Saints’ ground(ed) attack: For all of Brees’ passing exploits, it’s usually New Orleans’ running game that determines whether it wins or not. The Saints failed to gain 100 yards on the ground in both of their losses this year, and all but two of their 10 victories featured more than 100 yards rushing. The Saints survived for a 26-18 Thanksgiving Day victory despite running for 95 yards as a team. New Orleans is a mediocre 17th in the league in rushing while gaining 107.3 yards per game. And, with two of their offensive linemen potentially out, the Saints will be hard-pressed to gain a lot of traction against a 49ers defense that gave up just 77 yards on 22 carries to Baltimore’s running backs.

Apple’s struggles: Although the Saints’ pass defense is ranked sixth-worst while allowing 262.3 yards per game, cornerback Eli Apple has generally had a pretty decent season. He still carries a solid 68.0 Pro Football grade; however, Apple had a rough time against the Falcons last week. He committed three costly pass-interference penalties and wasn’t able to keep up with receiver Calvin Ridley. Defensive coordinator and ex-Raiders coach Dennis Allen had to switch Marshon Lattimore onto Ridley early in the game. Still, those struggles are nothing compared to last year, when Apple faced the 49ers while with the Giants and was accused of quitting during some plays. He was almost immediately traded.

Three reasons for 49ers’ pessimism

Who Dat on defense? The Saints’ defense should present quite a challenge. Their unit is ranked eighth in DVOA — a measure of a team’s defensive efficiency on every play vs. league average — and New Orleans has been especially stingy against the run. The Saints allow just 88.6 yards rushing per game — fourth-best in the NFL — and they haven’t allowed a 100-yard rusher in their last 41 games. Things aren’t much easier for opponents when their quarterbacks drop back to pass, either. Thanks to their nine sacks on Thursday, the Saints now have 40 quarterback sacks, just five fewer than the 49ers’ second-best league total of 45 sacks. New Orleans’ prime pass rusher is Cameron Jordan, who is second in the NFL with 13½ sacks. Jordan had four sacks on Thursday against the Falcons’ Matt Ryan, who was either hit, pressured or sacked a whopping 37 times out of his 59 dropbacks.
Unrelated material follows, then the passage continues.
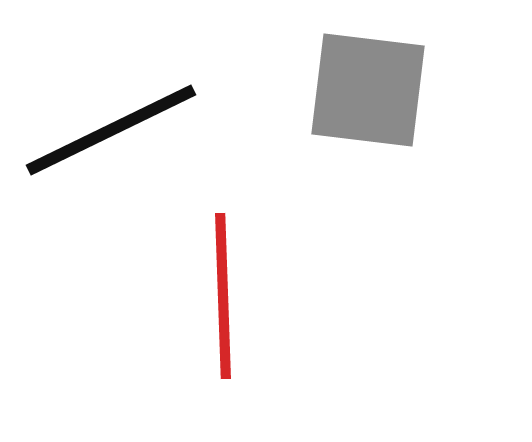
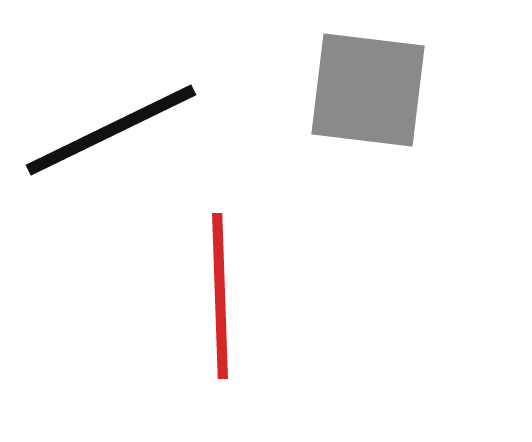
red line: moved 3 px left
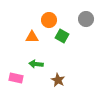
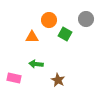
green square: moved 3 px right, 2 px up
pink rectangle: moved 2 px left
Truly elite receiver awaits: Michael Thomas is as dangerous as any receiver in the league. In fact, through Week 12, Thomas had the most explosive plays (15 yards or more) of any receiver this season. With 110 receptions already, Thomas is on pace to break the NFL’s all-time single-season record of 143 set by the Colts’ Marvin Harrison. He is coming off one of his least impactful games — Thomas had six catches for just 48 yards on Thanksgiving and dropped a pass to snap his streak of 198 catches without a drop. Thomas figures to face his sternest test yet Sunday with Richard Sherman expected to shadow him. All Sherman has done is lead NFL defenders while allowing just 0.5 receiving yards per snap while in coverage this season.
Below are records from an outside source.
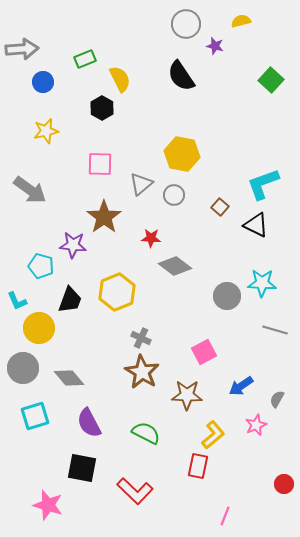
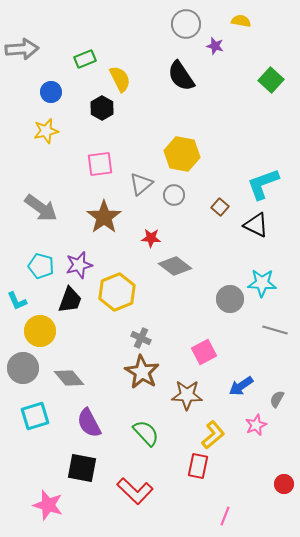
yellow semicircle at (241, 21): rotated 24 degrees clockwise
blue circle at (43, 82): moved 8 px right, 10 px down
pink square at (100, 164): rotated 8 degrees counterclockwise
gray arrow at (30, 190): moved 11 px right, 18 px down
purple star at (73, 245): moved 6 px right, 20 px down; rotated 20 degrees counterclockwise
gray circle at (227, 296): moved 3 px right, 3 px down
yellow circle at (39, 328): moved 1 px right, 3 px down
green semicircle at (146, 433): rotated 20 degrees clockwise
Saints’ secret weapon: Actually, the secret’s been out on do-everything Taysom Hill this season. Listed as Brees’ backup at quarterback, Hill usually does much more than your average backup. Coach Sean Payton has found ways to involve the ex-BYU quarterback in his offense alongside Brees. Hill has run the ball 16 times for 127 yards and caught 16 passes for 127 yards and he’s also an effective special teams player. On Thursday, Hill did something no other NFL player has done in the last 90 years — he ran for a touchdown, caught a touchdown and blocked a punt, all in the first half.
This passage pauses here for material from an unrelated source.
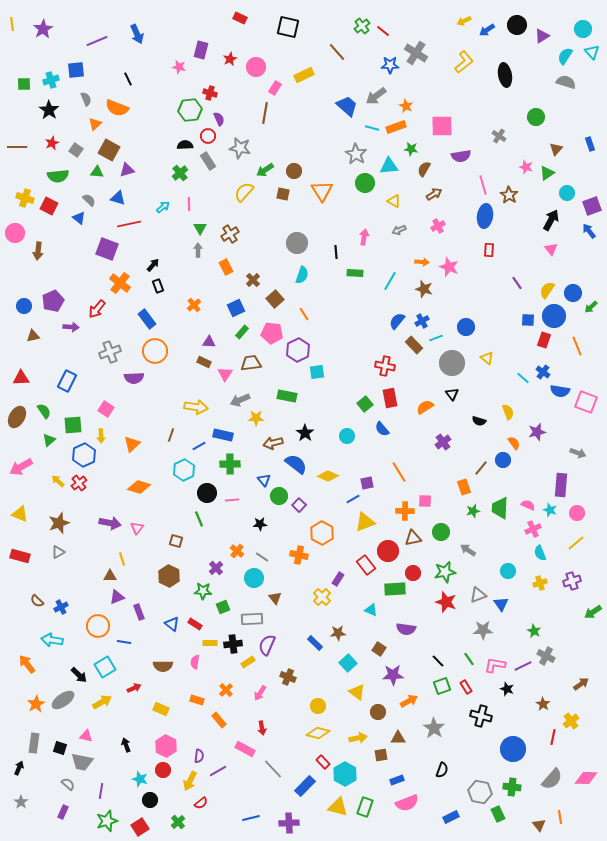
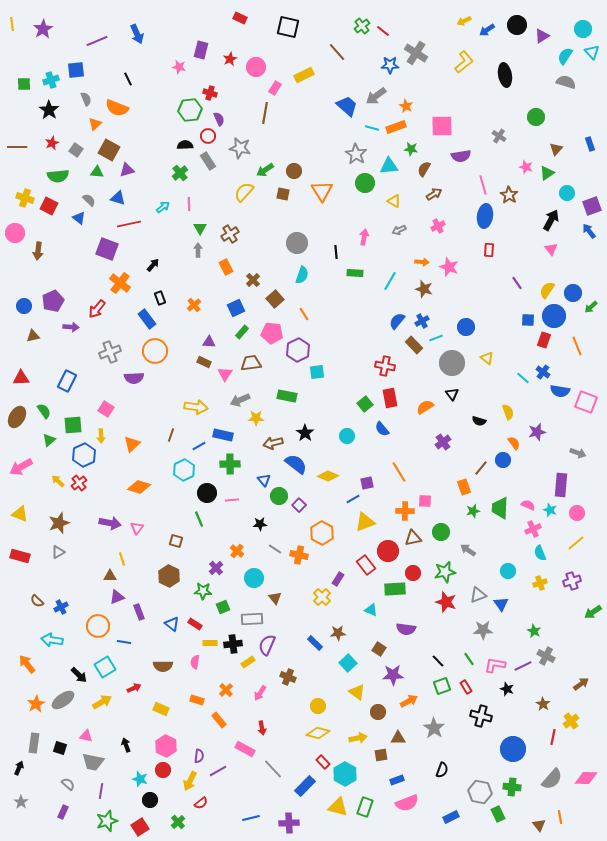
black rectangle at (158, 286): moved 2 px right, 12 px down
gray line at (262, 557): moved 13 px right, 8 px up
gray trapezoid at (82, 762): moved 11 px right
Difference-maker Alvin Kamara

If New Orleans is to beat the 49ers, the Saints will likely need more from two-time Pro Bowl running back Alvin Kamara, who has had a somewhat disappointing third season. His 97 yards rushing against Houston in the season opener remains his season-high. Kamara had just 84 total yards on 15 touches against the Falcons and hasn’t scored a touchdown since Week 3. However, he and ex-Raider Latavius Murray have provided steady chunks for yardage on the ground. The elusive Kamara averages 4.7 yards per rush and he’s also caught 64 passes out of the backfield. For those into trivia, Kamara was drafted in 2017 with the third selection in the third round with the pick San Francisco traded to the Saints.